WHAT TO DO
Give again, unchanged, the line that contains "Show me where left kidney is. (SVG masks)" together with every line that follows it until the entries end.

Stored items from a collection:
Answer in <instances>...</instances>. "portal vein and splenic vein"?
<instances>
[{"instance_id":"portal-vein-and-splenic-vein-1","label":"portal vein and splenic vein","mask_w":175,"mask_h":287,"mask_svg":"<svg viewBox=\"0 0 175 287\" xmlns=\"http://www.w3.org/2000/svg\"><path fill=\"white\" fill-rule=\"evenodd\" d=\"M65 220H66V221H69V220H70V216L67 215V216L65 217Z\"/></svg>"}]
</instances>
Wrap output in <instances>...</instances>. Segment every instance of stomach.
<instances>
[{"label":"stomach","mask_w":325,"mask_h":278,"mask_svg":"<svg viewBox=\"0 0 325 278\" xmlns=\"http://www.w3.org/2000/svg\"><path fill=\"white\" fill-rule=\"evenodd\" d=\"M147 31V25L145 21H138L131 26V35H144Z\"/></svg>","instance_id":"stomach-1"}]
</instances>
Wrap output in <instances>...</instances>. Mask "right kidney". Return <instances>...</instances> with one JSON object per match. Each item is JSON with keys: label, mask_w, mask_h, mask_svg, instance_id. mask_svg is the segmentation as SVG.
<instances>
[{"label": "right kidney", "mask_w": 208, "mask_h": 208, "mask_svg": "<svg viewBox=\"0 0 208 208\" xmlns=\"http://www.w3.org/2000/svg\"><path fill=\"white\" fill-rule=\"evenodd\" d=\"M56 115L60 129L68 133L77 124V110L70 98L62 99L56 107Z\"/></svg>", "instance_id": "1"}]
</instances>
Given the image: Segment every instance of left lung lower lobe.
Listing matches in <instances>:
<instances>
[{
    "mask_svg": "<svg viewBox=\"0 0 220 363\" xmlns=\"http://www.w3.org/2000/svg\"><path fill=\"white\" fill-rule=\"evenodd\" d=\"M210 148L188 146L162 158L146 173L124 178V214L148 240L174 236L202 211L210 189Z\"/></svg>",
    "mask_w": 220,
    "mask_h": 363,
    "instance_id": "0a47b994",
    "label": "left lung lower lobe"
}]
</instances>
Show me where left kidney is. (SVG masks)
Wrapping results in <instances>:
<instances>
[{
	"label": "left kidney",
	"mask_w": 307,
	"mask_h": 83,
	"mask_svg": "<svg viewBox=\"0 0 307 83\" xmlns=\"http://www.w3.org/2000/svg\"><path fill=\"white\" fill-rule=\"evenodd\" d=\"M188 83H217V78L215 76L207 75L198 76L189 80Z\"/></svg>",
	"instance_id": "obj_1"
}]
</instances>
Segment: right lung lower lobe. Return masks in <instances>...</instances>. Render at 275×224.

OUTPUT OF THE EXERCISE
Show me where left kidney is. (SVG masks)
Wrapping results in <instances>:
<instances>
[{
	"label": "left kidney",
	"mask_w": 307,
	"mask_h": 83,
	"mask_svg": "<svg viewBox=\"0 0 307 83\" xmlns=\"http://www.w3.org/2000/svg\"><path fill=\"white\" fill-rule=\"evenodd\" d=\"M188 83H217V78L215 76L207 75L198 76L189 80Z\"/></svg>",
	"instance_id": "obj_1"
}]
</instances>
Segment: right lung lower lobe. Return masks in <instances>...</instances>. Render at 275×224.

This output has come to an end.